Document layout detection data:
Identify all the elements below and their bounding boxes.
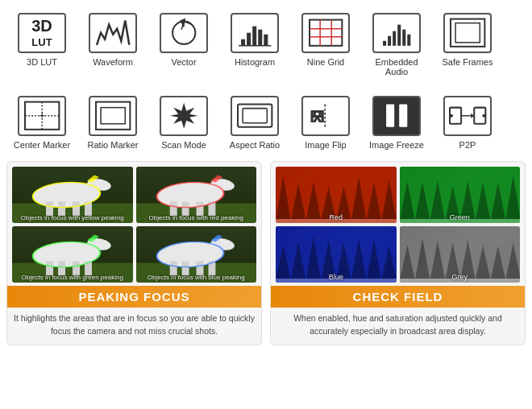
icon-label-scan-mode: Scan Mode xyxy=(161,140,206,150)
icon-item-aspect-ratio[interactable]: Aspect Ratio xyxy=(219,91,290,156)
icon-item-histogram[interactable]: Histogram xyxy=(219,8,290,83)
svg-point-41 xyxy=(450,114,453,118)
icon-box-aspect-ratio xyxy=(231,96,279,136)
icon-box-center-marker: + xyxy=(18,96,66,136)
image-flip-icon: R R xyxy=(305,99,346,132)
icon-box-image-flip: R R xyxy=(301,96,350,136)
svg-rect-5 xyxy=(247,33,251,46)
icon-item-ninegrid[interactable]: Nine Grid xyxy=(290,8,361,83)
icon-grid-row1: 3DLUT 3D LUT Waveform Vector xyxy=(0,0,532,83)
icon-item-vector[interactable]: Vector xyxy=(148,8,219,83)
vector-icon xyxy=(164,16,204,49)
svg-rect-7 xyxy=(258,30,262,46)
icon-item-center-marker[interactable]: + Center Marker xyxy=(6,91,77,156)
icon-box-ratio-marker xyxy=(89,96,137,136)
svg-rect-10 xyxy=(310,20,342,46)
svg-text:R: R xyxy=(312,106,325,126)
icon-box-safe-frames xyxy=(443,13,492,53)
icon-label-image-freeze: Image Freeze xyxy=(369,140,424,150)
icon-box-histogram xyxy=(231,13,279,53)
icon-label-image-flip: Image Flip xyxy=(305,140,346,150)
ratio-marker-icon xyxy=(93,99,133,132)
peaking-img-3: Objects in focus with green peaking xyxy=(12,226,133,283)
peaking-img-1: Objects in focus with yellow peaking xyxy=(12,167,133,223)
icon-item-image-freeze[interactable]: Image Freeze xyxy=(361,91,432,156)
checkfield-title: CHECK FIELD xyxy=(271,286,525,308)
icon-label-waveform: Waveform xyxy=(93,57,133,67)
safe-frames-icon xyxy=(447,16,488,49)
svg-rect-6 xyxy=(252,27,256,46)
icon-label-aspect-ratio: Aspect Ratio xyxy=(230,140,280,150)
svg-rect-15 xyxy=(383,41,386,46)
svg-rect-18 xyxy=(397,25,401,46)
icon-item-ratio-marker[interactable]: Ratio Marker xyxy=(77,91,148,156)
peaking-label-4: Objects in focus with blue peaking xyxy=(136,274,257,281)
icon-label-safe-frames: Safe Frames xyxy=(443,57,493,67)
icon-grid-row2: + Center Marker Ratio Marker Scan Mode xyxy=(0,83,532,156)
icon-box-3dlut: 3DLUT xyxy=(18,13,66,53)
svg-rect-31 xyxy=(243,109,267,123)
icon-label-ninegrid: Nine Grid xyxy=(307,57,344,67)
peaking-images: Objects in focus with yellow peaking Obj… xyxy=(7,162,261,286)
icon-item-scan-mode[interactable]: Scan Mode xyxy=(148,91,219,156)
cf-grey: Grey xyxy=(400,226,521,283)
svg-text:+: + xyxy=(39,111,44,120)
icon-item-image-flip[interactable]: R R Image Flip xyxy=(290,91,361,156)
scan-mode-icon xyxy=(164,99,204,132)
peaking-label-1: Objects in focus with yellow peaking xyxy=(12,214,133,221)
checkfield-desc: When enabled, hue and saturation adjuste… xyxy=(271,308,525,345)
cf-label-red: Red xyxy=(276,213,397,221)
icon-item-safe-frames[interactable]: Safe Frames xyxy=(432,8,503,83)
icon-label-3dlut: 3D LUT xyxy=(27,57,57,67)
icon-label-p2p: P2P xyxy=(459,140,476,150)
center-marker-icon: + xyxy=(22,99,62,132)
cf-red: Red xyxy=(276,167,397,223)
icon-item-3dlut[interactable]: 3DLUT 3D LUT xyxy=(6,8,77,83)
svg-rect-36 xyxy=(399,105,407,127)
icon-item-p2p[interactable]: P2P xyxy=(432,91,503,156)
icon-item-waveform[interactable]: Waveform xyxy=(77,8,148,83)
embedded-audio-icon xyxy=(376,16,417,49)
checkfield-images: Red Green Blue Grey xyxy=(271,162,525,286)
cf-green: Green xyxy=(400,167,521,223)
checkfield-panel: Red Green Blue Grey CHECK FIELD When ena… xyxy=(270,161,526,345)
svg-point-42 xyxy=(482,114,485,118)
icon-label-center-marker: Center Marker xyxy=(14,140,70,150)
icon-label-embedded-audio: Embedded Audio xyxy=(364,57,429,76)
peaking-img-4: Objects in focus with blue peaking xyxy=(136,226,257,283)
icon-box-ninegrid xyxy=(301,13,350,53)
panels-row: Objects in focus with yellow peaking Obj… xyxy=(0,156,532,345)
icon-box-image-freeze xyxy=(372,96,421,136)
icon-box-embedded-audio xyxy=(372,13,421,53)
icon-label-histogram: Histogram xyxy=(235,57,275,67)
icon-box-p2p xyxy=(443,96,492,136)
cf-label-green: Green xyxy=(400,213,521,221)
waveform-icon xyxy=(93,16,133,49)
peaking-panel: Objects in focus with yellow peaking Obj… xyxy=(6,161,262,345)
svg-rect-16 xyxy=(388,36,391,46)
cf-label-grey: Grey xyxy=(400,273,521,281)
peaking-label-3: Objects in focus with green peaking xyxy=(12,274,133,281)
p2p-icon xyxy=(447,99,488,132)
icon-label-vector: Vector xyxy=(171,57,196,67)
cf-label-blue: Blue xyxy=(276,273,397,281)
icon-item-embedded-audio[interactable]: Embedded Audio xyxy=(361,8,432,83)
svg-rect-22 xyxy=(455,23,480,43)
histogram-icon xyxy=(235,16,275,49)
svg-marker-29 xyxy=(170,103,197,129)
peaking-label-2: Objects in focus with red peaking xyxy=(136,214,257,221)
image-freeze-icon xyxy=(376,99,417,132)
icon-label-ratio-marker: Ratio Marker xyxy=(88,140,139,150)
icon-box-scan-mode xyxy=(160,96,208,136)
ninegrid-icon xyxy=(305,16,346,49)
svg-rect-17 xyxy=(393,31,396,46)
svg-rect-8 xyxy=(264,35,268,46)
svg-rect-35 xyxy=(386,105,394,127)
icon-box-waveform xyxy=(89,13,137,53)
cf-blue: Blue xyxy=(276,226,397,283)
svg-rect-4 xyxy=(241,39,245,46)
peaking-title: PEAKING FOCUS xyxy=(7,286,261,308)
aspect-ratio-icon xyxy=(235,99,275,132)
peaking-desc: It highlights the areas that are in focu… xyxy=(7,308,261,345)
svg-rect-19 xyxy=(402,30,405,46)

[WHAT YOU NEED TO DO]
Output the data above exactly, excluding images.

[ANSWER TO THIS PROBLEM]
Identify all the elements below and their bounding boxes.
icon-label-scan-mode: Scan Mode xyxy=(161,140,206,150)
icon-item-aspect-ratio[interactable]: Aspect Ratio xyxy=(219,91,290,156)
icon-item-histogram[interactable]: Histogram xyxy=(219,8,290,83)
svg-point-41 xyxy=(450,114,453,118)
icon-box-aspect-ratio xyxy=(231,96,279,136)
icon-box-center-marker: + xyxy=(18,96,66,136)
image-flip-icon: R R xyxy=(305,99,346,132)
icon-box-image-flip: R R xyxy=(301,96,350,136)
svg-rect-5 xyxy=(247,33,251,46)
icon-item-ninegrid[interactable]: Nine Grid xyxy=(290,8,361,83)
icon-grid-row1: 3DLUT 3D LUT Waveform Vector xyxy=(0,0,532,83)
icon-item-vector[interactable]: Vector xyxy=(148,8,219,83)
vector-icon xyxy=(164,16,204,49)
svg-rect-7 xyxy=(258,30,262,46)
icon-item-center-marker[interactable]: + Center Marker xyxy=(6,91,77,156)
icon-box-ratio-marker xyxy=(89,96,137,136)
svg-rect-10 xyxy=(310,20,342,46)
svg-text:R: R xyxy=(312,106,325,126)
icon-box-safe-frames xyxy=(443,13,492,53)
icon-label-image-freeze: Image Freeze xyxy=(369,140,424,150)
icon-box-histogram xyxy=(231,13,279,53)
icon-label-image-flip: Image Flip xyxy=(305,140,346,150)
ratio-marker-icon xyxy=(93,99,133,132)
peaking-img-3: Objects in focus with green peaking xyxy=(12,226,133,283)
peaking-img-1: Objects in focus with yellow peaking xyxy=(12,167,133,223)
icon-item-image-freeze[interactable]: Image Freeze xyxy=(361,91,432,156)
checkfield-title: CHECK FIELD xyxy=(271,286,525,308)
icon-label-waveform: Waveform xyxy=(93,57,133,67)
safe-frames-icon xyxy=(447,16,488,49)
svg-rect-6 xyxy=(252,27,256,46)
icon-label-aspect-ratio: Aspect Ratio xyxy=(230,140,280,150)
svg-rect-15 xyxy=(383,41,386,46)
svg-rect-18 xyxy=(397,25,401,46)
icon-item-ratio-marker[interactable]: Ratio Marker xyxy=(77,91,148,156)
peaking-label-4: Objects in focus with blue peaking xyxy=(136,274,257,281)
icon-label-safe-frames: Safe Frames xyxy=(443,57,493,67)
icon-grid-row2: + Center Marker Ratio Marker Scan Mode xyxy=(0,83,532,156)
icon-box-3dlut: 3DLUT xyxy=(18,13,66,53)
svg-rect-31 xyxy=(243,109,267,123)
icon-label-ninegrid: Nine Grid xyxy=(307,57,344,67)
peaking-images: Objects in focus with yellow peaking Obj… xyxy=(7,162,261,286)
icon-item-scan-mode[interactable]: Scan Mode xyxy=(148,91,219,156)
cf-grey: Grey xyxy=(400,226,521,283)
svg-text:+: + xyxy=(39,111,44,120)
icon-item-image-flip[interactable]: R R Image Flip xyxy=(290,91,361,156)
scan-mode-icon xyxy=(164,99,204,132)
peaking-label-1: Objects in focus with yellow peaking xyxy=(12,214,133,221)
checkfield-desc: When enabled, hue and saturation adjuste… xyxy=(271,308,525,345)
cf-label-red: Red xyxy=(276,213,397,221)
icon-item-safe-frames[interactable]: Safe Frames xyxy=(432,8,503,83)
icon-label-3dlut: 3D LUT xyxy=(27,57,57,67)
icon-label-p2p: P2P xyxy=(459,140,476,150)
center-marker-icon: + xyxy=(22,99,62,132)
cf-red: Red xyxy=(276,167,397,223)
icon-item-3dlut[interactable]: 3DLUT 3D LUT xyxy=(6,8,77,83)
svg-rect-36 xyxy=(399,105,407,127)
icon-item-p2p[interactable]: P2P xyxy=(432,91,503,156)
icon-item-waveform[interactable]: Waveform xyxy=(77,8,148,83)
embedded-audio-icon xyxy=(376,16,417,49)
checkfield-images: Red Green Blue Grey xyxy=(271,162,525,286)
cf-green: Green xyxy=(400,167,521,223)
checkfield-panel: Red Green Blue Grey CHECK FIELD When ena… xyxy=(270,161,526,345)
svg-point-42 xyxy=(482,114,485,118)
icon-label-center-marker: Center Marker xyxy=(14,140,70,150)
icon-label-embedded-audio: Embedded Audio xyxy=(364,57,429,76)
peaking-img-4: Objects in focus with blue peaking xyxy=(136,226,257,283)
icon-box-ninegrid xyxy=(301,13,350,53)
panels-row: Objects in focus with yellow peaking Obj… xyxy=(0,156,532,345)
icon-box-image-freeze xyxy=(372,96,421,136)
icon-box-embedded-audio xyxy=(372,13,421,53)
icon-label-histogram: Histogram xyxy=(235,57,275,67)
icon-box-p2p xyxy=(443,96,492,136)
cf-label-green: Green xyxy=(400,213,521,221)
waveform-icon xyxy=(93,16,133,49)
peaking-panel: Objects in focus with yellow peaking Obj… xyxy=(6,161,262,345)
svg-rect-16 xyxy=(388,36,391,46)
cf-label-grey: Grey xyxy=(400,273,521,281)
peaking-label-3: Objects in focus with green peaking xyxy=(12,274,133,281)
p2p-icon xyxy=(447,99,488,132)
icon-label-vector: Vector xyxy=(171,57,196,67)
cf-label-blue: Blue xyxy=(276,273,397,281)
icon-item-embedded-audio[interactable]: Embedded Audio xyxy=(361,8,432,83)
svg-rect-22 xyxy=(455,23,480,43)
histogram-icon xyxy=(235,16,275,49)
svg-marker-29 xyxy=(170,103,197,129)
peaking-label-2: Objects in focus with red peaking xyxy=(136,214,257,221)
image-freeze-icon xyxy=(376,99,417,132)
icon-label-ratio-marker: Ratio Marker xyxy=(88,140,139,150)
icon-box-scan-mode xyxy=(160,96,208,136)
ninegrid-icon xyxy=(305,16,346,49)
svg-rect-17 xyxy=(393,31,396,46)
svg-rect-8 xyxy=(264,35,268,46)
svg-rect-35 xyxy=(386,105,394,127)
icon-box-waveform xyxy=(89,13,137,53)
cf-blue: Blue xyxy=(276,226,397,283)
svg-rect-4 xyxy=(241,39,245,46)
peaking-title: PEAKING FOCUS xyxy=(7,286,261,308)
aspect-ratio-icon xyxy=(235,99,275,132)
peaking-desc: It highlights the areas that are in focu… xyxy=(7,308,261,345)
svg-rect-19 xyxy=(402,30,405,46)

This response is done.